Extreme Optimization > User's Guide > Statistics Library > Regression Analysis > Logistic Regression

Extreme Optimization User's Guide

User's Guide

Up: Regression Analysis Next: Analysis of Variance Previous: Nonlinear Regression Contents

Logistic Regression

Logistic regression is a technique to analyze a situation where the outcome can have two possible values. The Extreme Optimization Numerical Libraries for .NET supports logistic regression through the LogisticRegressionModel class.

Constructing Logistic Regression Models

The LogisticRegressionModel class has four constructors.

The first constructor takes two parameters. The first is a NumericalVariable that represents the dependent variable. The second is an array of NumericalVariable objects that represent the independent variables.

C# CopyCode imageCopy Code
NumericalVariable dependent = new NumericalVariable("y", yData);
NumericalVariable independent1 = new NumericalVariable("x1", x1Data);
NumericalVariable independent2 = new NumericalVariable("x2", x2Data);
LogisticRegressionModel model1 =    new LogisticRegressionModel(dependent, independent);
Visual Basic CopyCode imageCopy Code
Dim dependent As NumericalVariable = New NumericalVariable("y", yData)
Dim independent1 As NumericalVariable = New NumericalVariable("x1", xData)
Dim independent2 As NumericalVariable = New NumericalVariable("x2", xData)
Dim model1 As LogisticRegressionModel = _
    New LogisticRegressionModel(dependent, independent)

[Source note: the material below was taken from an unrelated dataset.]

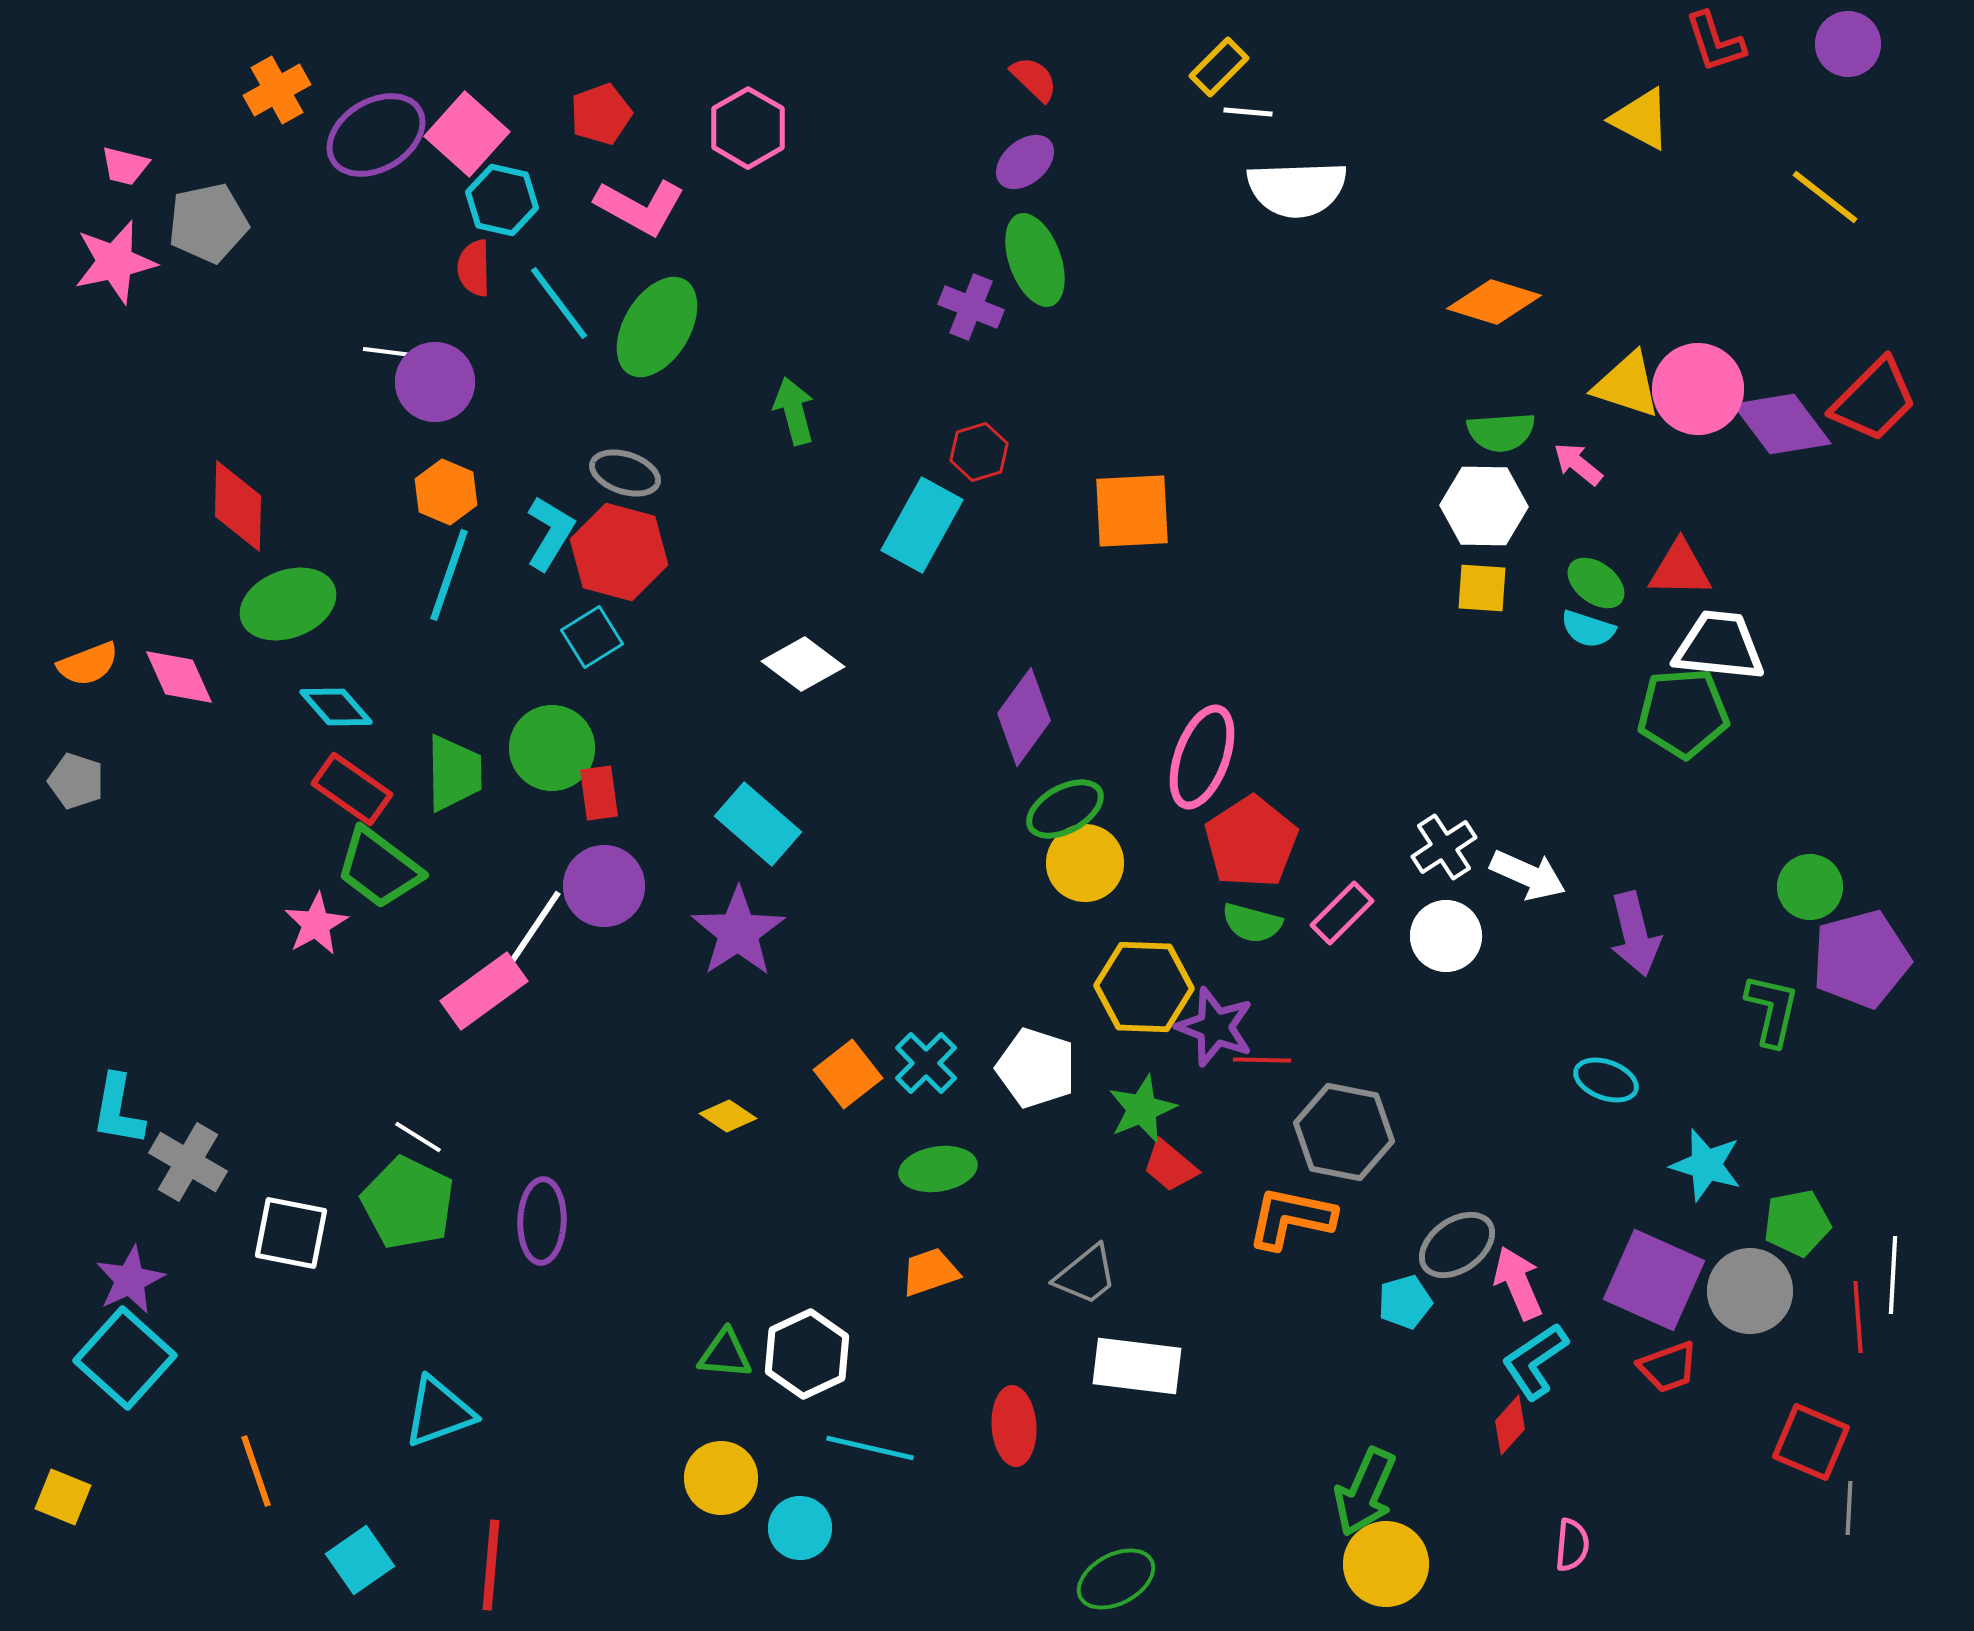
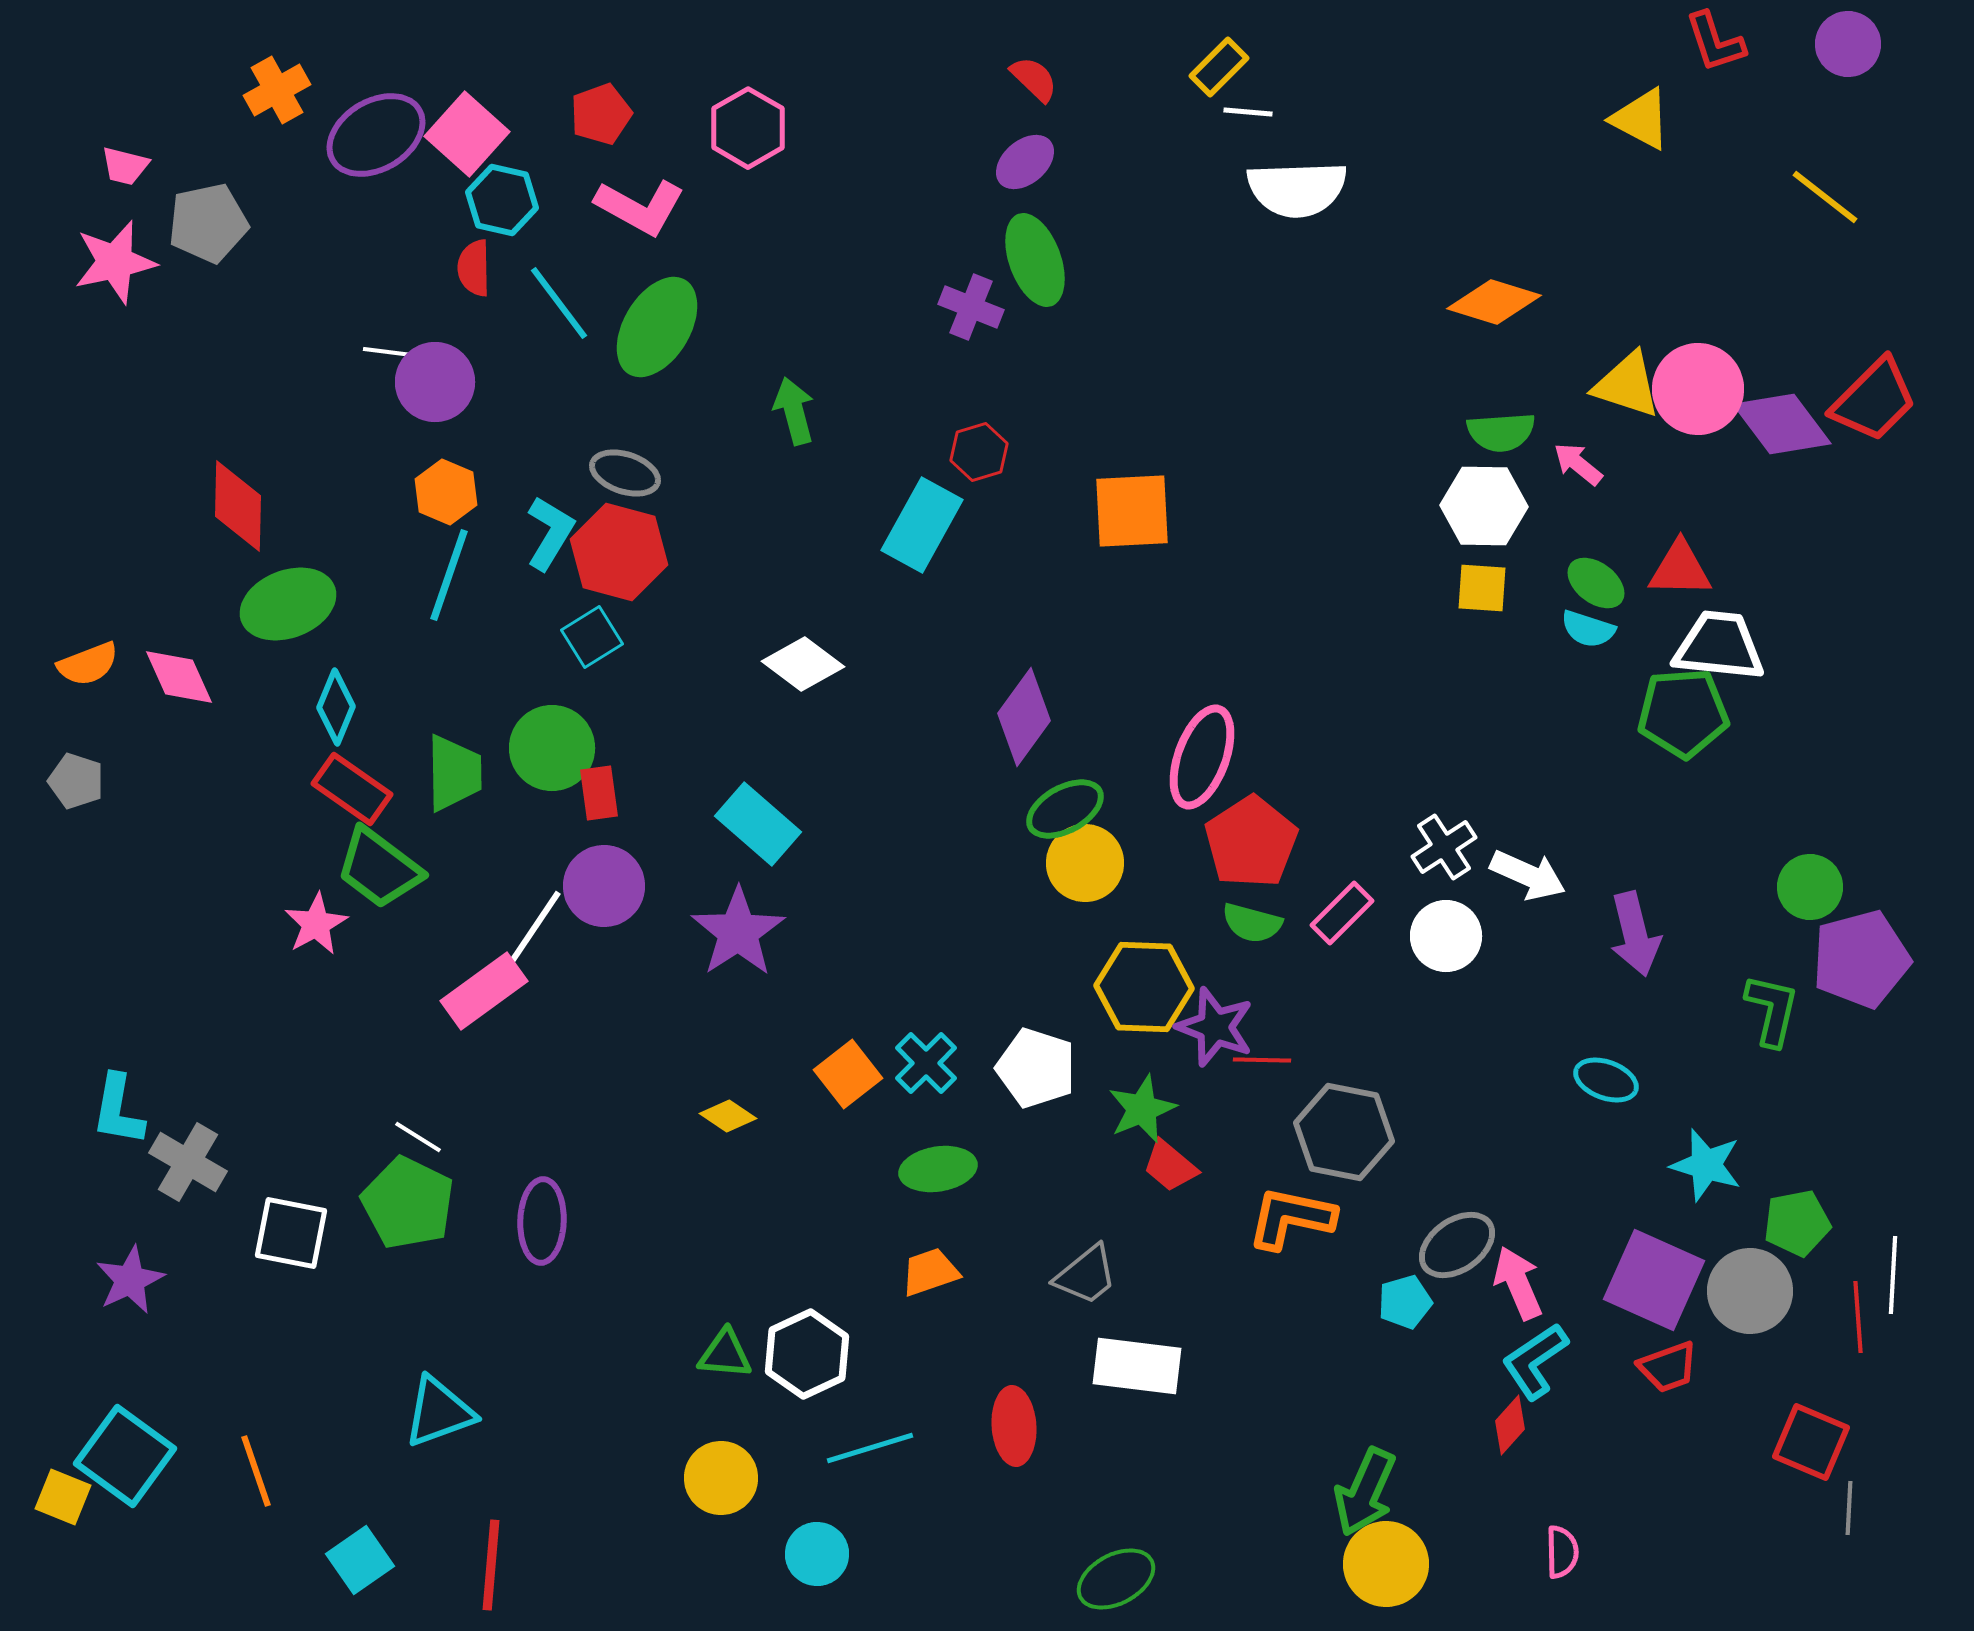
cyan diamond at (336, 707): rotated 64 degrees clockwise
cyan square at (125, 1358): moved 98 px down; rotated 6 degrees counterclockwise
cyan line at (870, 1448): rotated 30 degrees counterclockwise
cyan circle at (800, 1528): moved 17 px right, 26 px down
pink semicircle at (1572, 1545): moved 10 px left, 7 px down; rotated 6 degrees counterclockwise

The second constructor takes 3 parameters. The first parameter is a VariableCollection object that contains the variables to be used in the regression. The second parameter is a string containing the name of the dependent variable. The third parameter is an array of strings containing the names of the independent variables. All the names must exist in the collection specified by the first parameter. All variables must be of type NumericalVariable.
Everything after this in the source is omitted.